The 5 Best Tips for Preventing Mold and Mildew on Your Boat
Mold and mildew are a real problem for boaters. Boats live in a wet environment and have enclosed spaces where moisture in the air and condensation create the perfect conditions to keep things damp and warm, just the way mold likes it. Once mold and mildew get established, they are difficult to get rid of, and most boat insurance does not cover related damage. The key to dealing with mold and mildew is to prevent them by creating conditions adverse to their development. We've collected the five best tips to prevent mold and mildew on your boat.
Find and seal leaks
Prevention starts with eliminating water ingress. No matter how much effort you put into drying out your boat, if water is still getting in, you are getting nowhere.
Check all seals around deck-penetrating hardware such as hatches, stanchions, cleats, ports, vents, windlasses, bow rollers, etc. If water is getting in through any of these seals, you should remove the hardware and check that water has not seeped into the deck core. Dig out any deck core rot, fill and reseal the area, and reinstall your hardware with new sealant. Do not neglect scuppers, thru-hulls, hull joins, and the bilge. Scuppers can get clogged blocking proper drainage, thru-hulls may need to be resealed, and bilge pumps need to be checked that they are removing water properly.
Use a boat cover
Another way to stop water from entering your boat is to use a boat cover.
While the cover will act as a water barrier, it also reduces airflow, which is critical to keeping your boat dry. Ensure that your boat cover is properly vented. If you are using a tight cover such as shrink wrap, it is best to add active ventilation in the cover’s vents, e.g. solar fans. Also be sure you are preventing any pooling on your cover as pooled water can find its way into your boat.
Ventilate ventilate ventilate
Probably the most important tip to take away from this article is to properly ventilate your boat. Stagnant air holds moisture and with changing temperatures, condensation will occur. Keep all areas of your boat exposed to airflow: cupboards, lockers, rooms, bilge covers, etc. should all be left open. Additionally, install vents.

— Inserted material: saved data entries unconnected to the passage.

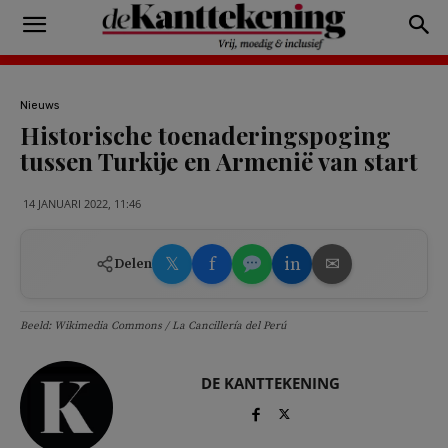
Nieuws
Historische toenaderingspoging
tussen Turkije en Armenië van start
14 JANUARI 2022, 11:46
𝕏
f
in
✉
Delen
Beeld: Wikimedia Commons / La Cancillería del Perú
DE KANTTEKENING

Passive vents such as cowls or dorades are inexpensive and easy to install if your boat does not have them. Even more effective are active vents such as solar fans (solar is best in case shore power is not accessible). When choosing an active option, ensure the vent’s rated capacity will exchange the volume of air in your boat about once an hour. It is best to have both active intake and exhaust vents located to create airflow throughout your entire boat, leaving no stagnant areas. You can also increase air movement around cushions and mattresses by adding an airflow barrier, a layer of woven polymer that allows for air circulation. Better yet, remove cushions, mattresses, blankets, and other moisture collecting materials entirely.
This one is probably obvious. Mold and mildew love humid conditions, so reducing humidity equals mold prevention. True, though there are several approaches to this to be considered.
Boat dryers are the safest powered solutions to reducing humidity
Solutions that require power can be both impractical and dangerous. They require a constant power supply and should not be left unattended. These include heaters and dehumidifiers. A common example many boaters use is an electric lightbulb. Every year fires are caused by lights and heaters that are left on, or by their extension cords, in unattended boats. If you’re on board, feel free to run any of these devices. Electric dehumidifiers are particularly effective (be careful not to dry out the air so much that you crack interior wood)! The best option for unattended use are specially made boat air dryers. These dryers are meant for 24/7 use, have no moving parts, and include features to prevent overheating and spark. They are even rated safe for engine rooms.
Solutions that do not require power are safer yet. Chemical dehumidifiers usually containing calcium chloride absorb moisture and deposit it into holding containers that you can empty. You can make a DIY version by filling buckets with sidewalk de-icer (check the label to ensure it is indeed a calcium chloride base). There are also compact silica gel units you can tuck into hard-to-reach areas that need to be changed monthly.
Keep it clean
Clean up any areas where your airflow is low, that are damp, or that are already showing signs of mold or mildew – stay on top of the problem.
Use 1:3 vinegar and water solution to clean up these areas. Vinegar will kill most mold species. A 10% bleach solution also works wonders with mold and mildew. There are many commercial products on the market available that work similarly. Also consider products that are designed to passively kill mold and mildew such as Tea Tree Oil gels that slowly evaporate and deposit the mold-killing oils onto interior surfaces.
Combine the above tips for best results. Reducing humidity will have a limited effect if your boat is not properly ventilated or you have a leaky deck. Make sure to check how you are doing regularly. Keep an eye on those nooks and crannies where mold may develop, and constantly adjust your strategy to make improvements. If you get a day every so often where the sun comes out and a dry breeze blows, head down to the boat and open her right up. Spend the day, have some lunch, and let her air out before closing her up again. Remember: mold and mildew control is one issue where the saying “an ounce of prevention is worth a pound of cure” definitely applies.